Saved entries:
((

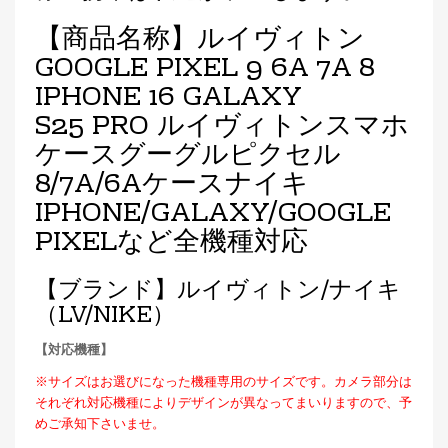
【商品名称】ルイヴィトン
GOOGLE PIXEL 9 6A 7A 8
IPHONE 16 GALAXY
S25 PRO ルイヴィトンスマホ
ケースグーグルピクセル
8/7A/6Aケースナイキ
IPHONE/GALAXY/GOOGLE
PIXELなど全機種対応
【ブランド】ルイヴィトン/ナイキ
（LV/NIKE
）
【対応機種】
※サイズはお選びになった機種専用のサイズです。カメラ部分は
それぞれ対応機種によりデザインが異なってまいりますので、予
めご承知下さいませ。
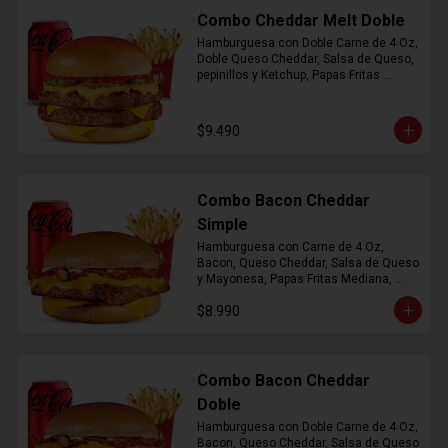
Combo Cheddar Melt Doble
Hamburguesa con Doble Carne de 4 Oz, 
Doble Queso Cheddar, Salsa de Queso, 
pepinillos y Ketchup, Papas Fritas 
Mediana, Bebida Lata
$9.490
Combo Bacon Cheddar
Simple
Hamburguesa con Carne de 4 Oz, 
Bacon, Queso Cheddar, Salsa de Queso 
y Mayonesa, Papas Fritas Mediana, 
Bebida Lata
$8.990
Combo Bacon Cheddar
Doble
Hamburguesa con Doble Carne de 4 Oz, 
Bacon, Queso Cheddar, Salsa de Queso 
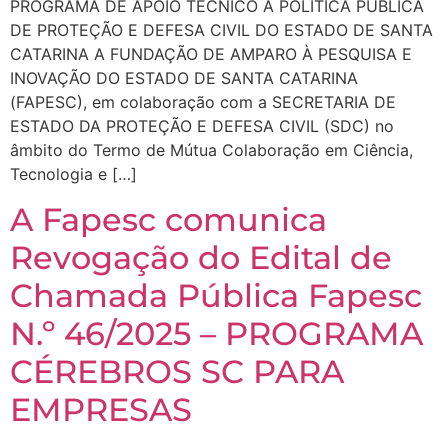
PROGRAMA DE APOIO TÉCNICO À POLÍTICA PÚBLICA
DE PROTEÇÃO E DEFESA CIVIL DO ESTADO DE SANTA
CATARINA A FUNDAÇÃO DE AMPARO À PESQUISA E
INOVAÇÃO DO ESTADO DE SANTA CATARINA
(FAPESC), em colaboração com a SECRETARIA DE
ESTADO DA PROTEÇÃO E DEFESA CIVIL (SDC) no
âmbito do Termo de Mútua Colaboração em Ciência,
Tecnologia e […]
A Fapesc comunica
Revogação do Edital de
Chamada Pública Fapesc
N.º 46/2025 – PROGRAMA
CÉREBROS SC PARA
EMPRESAS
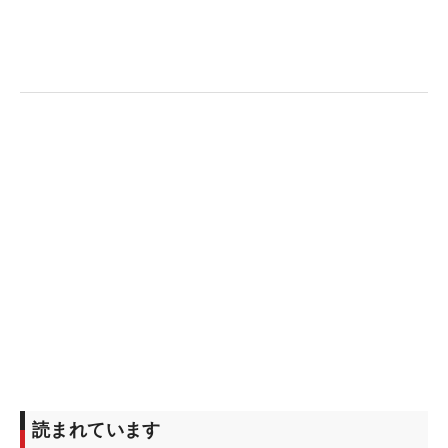
「夫はずっと私を励まし続けてくれた。自分がゴル
フで築き上げたものをとても誇りに思うし、プレー
する機会を得られたことは心から幸運だと思ってい
る」と振り返った。
このラウンドから得たことは「後半はすごく良いパ
ットが打てたこと」と12番以降のパープレーに胸を
張った。
「クロウグリップがすごく上手くいった。今週も全
米女子オープンも戦う。これからはずっとクロウグ
リップ、もし私がクロスハンドグリップをしていた
ら『するな！』 とロープの外から叫んで」とウィ
ー。2日目の巻き返しに期待をかけた。（文・武川
玲子＝米国在住）
読まれています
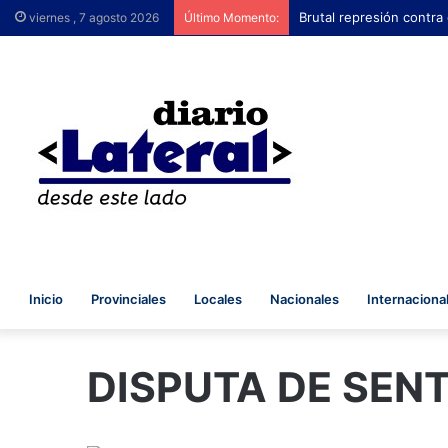
Brutal represión contra
viernes , 7 agosto 2026
Último Momento:
Inicio
Provinciales
Locales
Nacionales
Internaciona
DISPUTA DE SEN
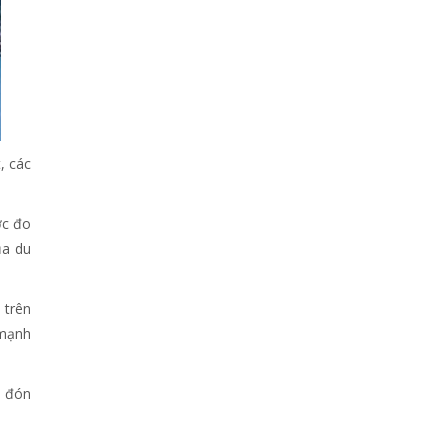
, các
ớc đo
ủa du
 trên
 mạnh
ẽ đón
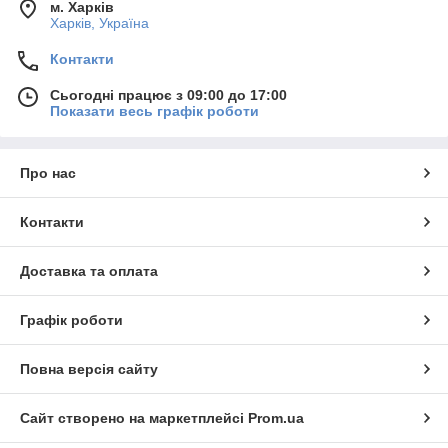
м. Харків
Харків, Україна
Контакти
Сьогодні працює з 09:00 до 17:00
Показати весь графік роботи
Про нас
Контакти
Доставка та оплата
Графік роботи
Повна версія сайту
Сайт створено на маркетплейсі
Prom.ua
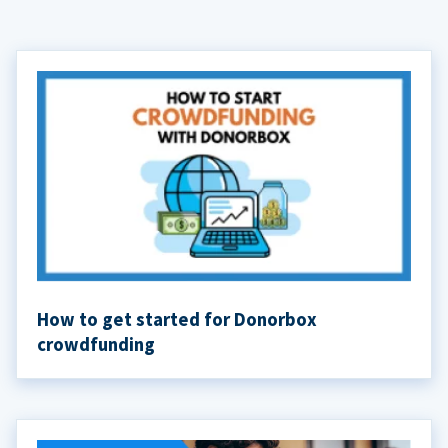
How to get started for Donorbox
crowdfunding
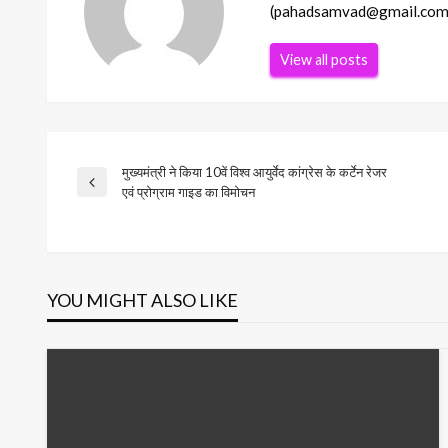
(pahadsamvad@gmail.com) Ema
View all posts
मुख्यमंत्री ने किया 10वें विश्व आयुर्वेद कांग्रेस के कर्टेन रेजर
Post
Previous
एवं प्रोग्राम गाइड का विमोचन
Post
navigation
YOU MIGHT ALSO LIKE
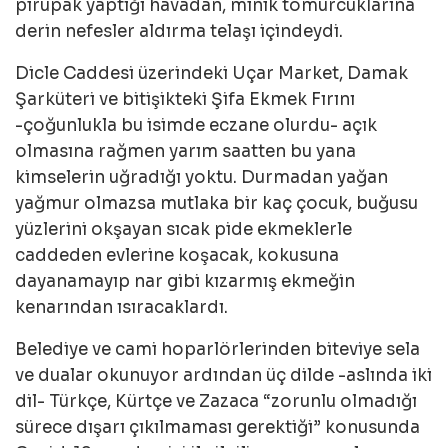
pirüpak yaptığı havadan, minik tomurcuklarına
derin nefesler aldırma telaşı içindeydi.
Dicle Caddesi üzerindeki Uçar Market, Damak
Şarküteri ve bitişikteki Şifa Ekmek Fırını
-çoğunlukla bu isimde eczane olurdu- açık
olmasına rağmen yarım saatten bu yana
kimselerin uğradığı yoktu. Durmadan yağan
yağmur olmazsa mutlaka bir kaç çocuk, buğusu
yüzlerini okşayan sıcak pide ekmeklerle
caddeden evlerine koşacak, kokusuna
dayanamayıp nar gibi kızarmış ekmeğin
kenarından ısıracaklardı.
Belediye ve cami hoparlörlerinden biteviye sela
ve dualar okunuyor ardından üç dilde -aslında iki
dil- Türkçe, Kürtçe ve Zazaca “zorunlu olmadığı
sürece dışarı çıkılmaması gerektiği” konusunda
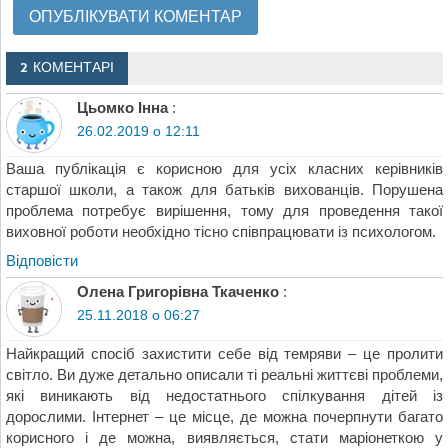
2 КОМЕНТАРІ
Цьомко Інна
:
26.02.2019 о 12:11
Ваша публікація є корисною для усіх класних керівників
старшої школи, а також для батьків вихованців. Порушена
проблема потребує вирішення, тому для проведення такої
виховної роботи необхідно тісно співпрацювати із психологом.
Відповіcти
Олена Григорівна Ткаченко
:
25.11.2018 о 06:27
Найкращий спосіб захистити себе від темряви – це пролити
світло. Ви дуже детально описали ті реальні життєві проблеми,
які виникають від недостатнього спілкування дітей із
дорослими. Інтернет – це місце, де можна почерпнути багато
корисного і де можна, виявляється, стати маріонеткою у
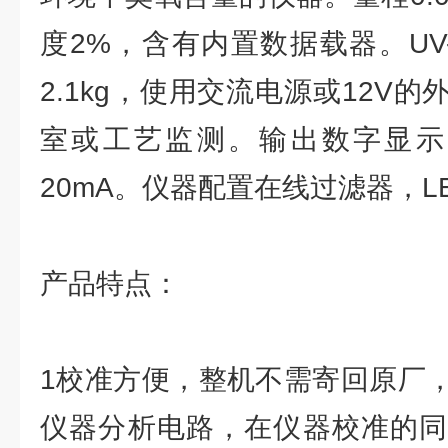
度2%，含有内置数据载器。UV
2.1kg，使用交流电源或12V
室或工艺监测。输出数字显示、0
20mA。仪器配置在线过滤器，L
产品特点：
1校准方便，整机不需寄回原厂
仪器分析电路，在仪器校准的同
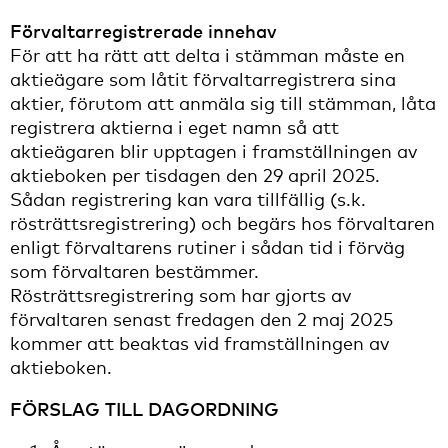
Förvaltarregistrerade innehav
För att ha rätt att delta i stämman måste en
aktieägare som låtit förvaltarregistrera sina
aktier, förutom att anmäla sig till stämman, låta
registrera aktierna i eget namn så att
aktieägaren blir upptagen i framställningen av
aktieboken per tisdagen den 29 april 2025.
Sådan registrering kan vara tillfällig (s.k.
rösträttsregistrering) och begärs hos förvaltaren
enligt förvaltarens rutiner i sådan tid i förväg
som förvaltaren bestämmer.
Rösträttsregistrering som har gjorts av
förvaltaren senast fredagen den 2 maj 2025
kommer att beaktas vid framställningen av
aktieboken.
FÖRSLAG TILL DAGORDNING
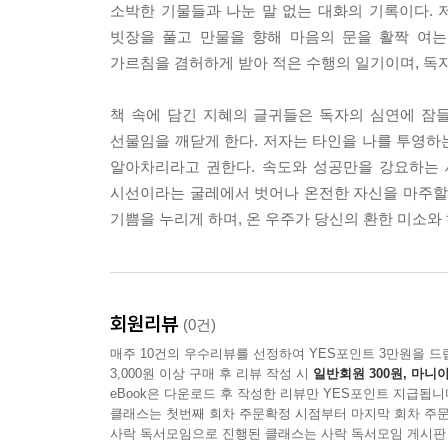
빈 가지가 되어야 새 봄을 맞습니다 72
소박한 기물들과 나눈 말 없는 대화의 기록이다. 
나이테가 말해주는 상처의 무늬 73
빗장을 풀고 만물을 향해 마음의 문을 활짝 여
뿌리 깊은 마음은 흔들리지 않는다 74
가르침을 겸허하게 받아 적은 수행의 일기이며, 독
숲은 서두르지 않는다 76
그늘을 내어주는 넉넉함 78
책 속에 담긴 지혜의 글귀들은 독자의 심연에 잠
겨울 나무가 견뎌내는 고요한 시간 79
선물임을 깨닫게 한다. 저자는 타인을 나를 투영하
꽃마다 피는 계절은 다르다 81
알아차리라고 권한다. 속도와 성공만을 강요하는 
낙엽이 가르쳐준 아름다운 퇴장 82
시선이라는 굴레에서 벗어나 온전한 자신을 마주할 
매서운 추위를 견딘 씨앗만이 봄을 맞는다 83
기쁨을 누리게 하며, 온 우주가 당신의 환한 미소와
이름 없는 들꽃도 저마다의 향기가 있다 84
계절이 바뀌듯, 마음의 슬픔도 지나간다 85
막히면 돌아가는 강물처럼 86
바위를 뚫는 것은 강함이 아니라 꾸준함이다 87
회원리뷰
(0건)
낮은 곳으로 흐르며 바다를 만난다 89
매주 10건의 우수리뷰를 선정하여 YES포인트 3만원을 드
구름 뒤에는 언제나 푸른 하늘이 90
3,000원 이상 구매 후 리뷰 작성 시
일반회원 300원, 마니아
폭풍우가 지나간 뒤의 맑은 공기 91
eBook은 다운로드 후 작성한 리뷰만 YES포인트 지급됩니
클래스는 첫번째 회차 주문확정 시점부터 마지막 회차 주문
노을이 아름다운 건 오늘을 다했기 때문이다 92
사락 독서모임으로 진행된 클래스는 사락 독서모임 게시판
바람은 보이지 않아도 숲을 깨운다 93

))

WHAT NEEDS TO BE DONE: Search the data for the string "stämman" and say how many lines include it, giving only the number.

REPLY TO THE TASK: 2